La décoration du récipient est plus ou moins raffinée mais les gens riches possédaient souvent une collection de mates en argent, souvent sur un support à pieds et finement décorés ( voir la photo en en-tête ). Plus modeste est la bouilloire, indispensable pour chauffer l’eau, et plus prosaïque est le thermos dans lequel les consommateurs conservent l’eau à bonne température. On trouve même des sortes de valisettes portatives dans lesquelles on peut ranger tout ce matériel … et la provision de mate.
Le cérémonial de préparation est important, non seulement par la qualité du mate choisi ou la manière de le mouiller, mais surtout parce qu’il est à l’initiative de celui qui invite et sera le » cebador », le seul qui goûte la première gorgée pour apprécier son amertume, avant d’offrir la dégustation à l’invité qu’on veut honorer. Le cebador continuera d’alimenter l’infusion pendant toute la durée de la consommation, même en voiture ! » Mate que cambia de mano se echa à perder »

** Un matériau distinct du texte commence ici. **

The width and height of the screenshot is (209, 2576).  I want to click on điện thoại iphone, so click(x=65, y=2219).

Conduire avec le mate n’est pas un problème, alors que le téléphone au volant est interdit, et, dans l’habitacle, on fait tourner la boisson…L’invitation à » tomar » un mate est un signe d’hospitalité et au-delà, de fraternité et de détente savourées dans un groupe choisi. Et malgré notre bonne connaissance des habitudes argentines, nous n’avions pas compris que refuser est une sorte d’impolitesse. Et si, après avoir accepté la première gorgée, on dit “gracias” ce n’est pas bien venu, car cela sous-entend “no quiero mas”. Il vaut mieux dire d’entrée qu’on préfère une autre boisson.

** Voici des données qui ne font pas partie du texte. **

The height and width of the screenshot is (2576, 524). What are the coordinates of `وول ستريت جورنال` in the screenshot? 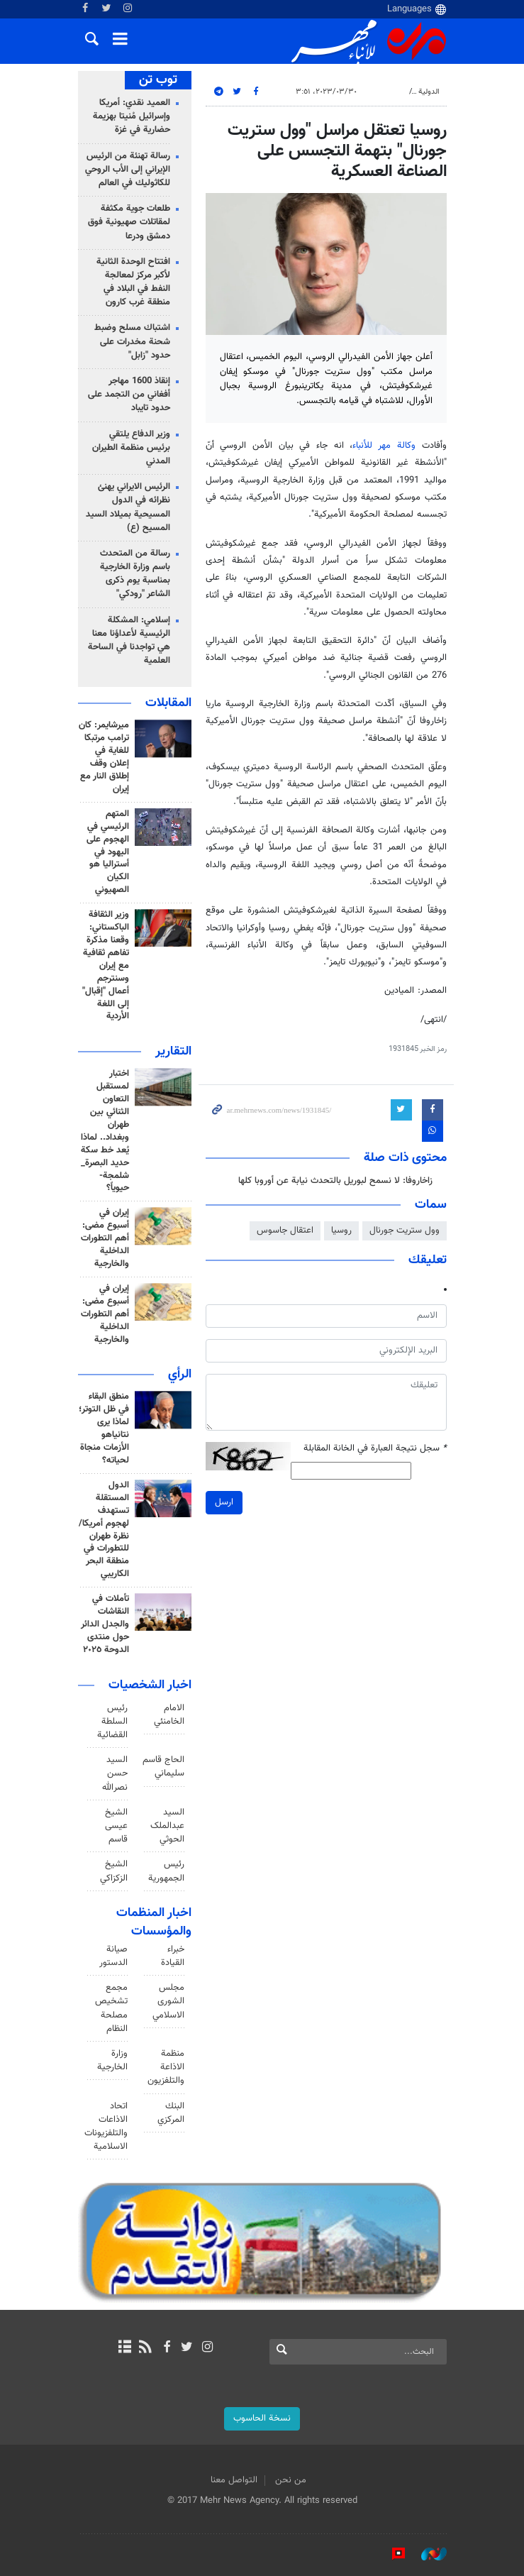 It's located at (404, 1230).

Le mate se consomme chaud, mais dans le nord de l’Argentine et surtout au Paraguay et dans une partie du Brésil, on prépare une infusion fraîche en mouillant la poudre avec de l’eau contenant des glaçons et des tranches de citron vert ou d’orange. Cette boisson, très désaltérante par forte chaleur, se nomme alors “tereré”. Il existe aussi des variétés de mate avec des additifs divers qui diminuent l’amertume. Il peut aussi se consommer avec du sucre et du lait.

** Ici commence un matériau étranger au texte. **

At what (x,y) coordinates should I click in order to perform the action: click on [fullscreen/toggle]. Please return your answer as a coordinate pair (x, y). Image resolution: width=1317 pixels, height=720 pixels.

On voit donc que, comme le tango, le mate exprime une histoire et un mode de vie qui mêlent heureusement les traditions des nativos à celles des criollos, notamment les gauchos. Une sentence dit d’ailleurs : «Buenas mates, buena vida » Et il n’est pas étonnant que cette boisson nationale ait servi d’élément d’inspiration ou de décor à plusieurs compositeurs :
* Bien sûr le célèbre “Mi moche triste” tango de S.Castriota, letra de P.Contursi. – * “Champagne tango” tango de M.Aróztegui, letra de P.Contursi. – * “El butin de la calle Ayacucho”, tango de J et L Servidio, letra de C. Flores. – * “Viejo mate galleta” Milonga de José Larralda. – * “Madame Yvonne” tango de E.Pereyra, letra de E. Cadicamo; et sans doute quelques autres, car le mate fait partie du quotidien et son amertume convient à celle de la nostalgie ou de la tristesse des ruptures.
« J’ai toujours avec moi des biscuits / pour aller avec un matecitos / comme si toi, tu étais là. » ( Mi noche triste )
Pour ceux qui voudraient aller plus loin, deux livres, parmi d’autres, peuvent être consultés :
- “El libro de la Yerba Mate”- Karla Johan Lorenzo, 2010, chez Del Nuevo Extremo SA.
- “El Mate” – Monica Gloria Hoss, 1999, Editions Maizal à Buenos Aires ( chez cet éditeur on trouve toute une série de petit opuscules illustrés sur le tango, le bandonéon, la cuisine et les vins argentins, le filete porteño… ) Mais bien sûr ces deux ouvrages sont en espagnol.